• _Page-level text extractions_
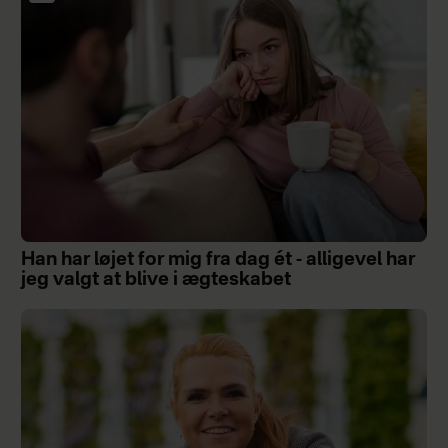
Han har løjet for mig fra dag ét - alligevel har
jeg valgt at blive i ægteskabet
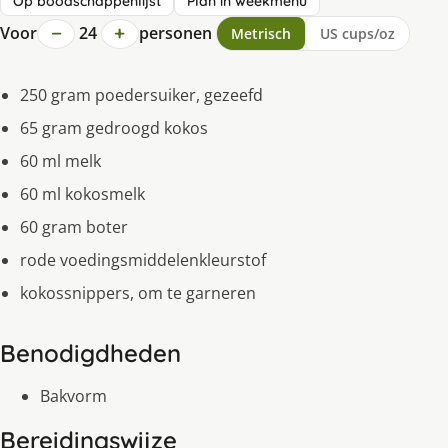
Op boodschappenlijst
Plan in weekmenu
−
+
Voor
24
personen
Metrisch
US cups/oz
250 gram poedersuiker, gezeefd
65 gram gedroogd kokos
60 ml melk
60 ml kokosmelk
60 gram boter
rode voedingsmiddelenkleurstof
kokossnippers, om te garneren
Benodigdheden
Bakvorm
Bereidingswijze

• _What you will do_
Check each line above for the string "gram" and show the ones that have it.

• _Solution to the problem_
250 gram poedersuiker, gezeefd
65 gram gedroogd kokos
60 gram boter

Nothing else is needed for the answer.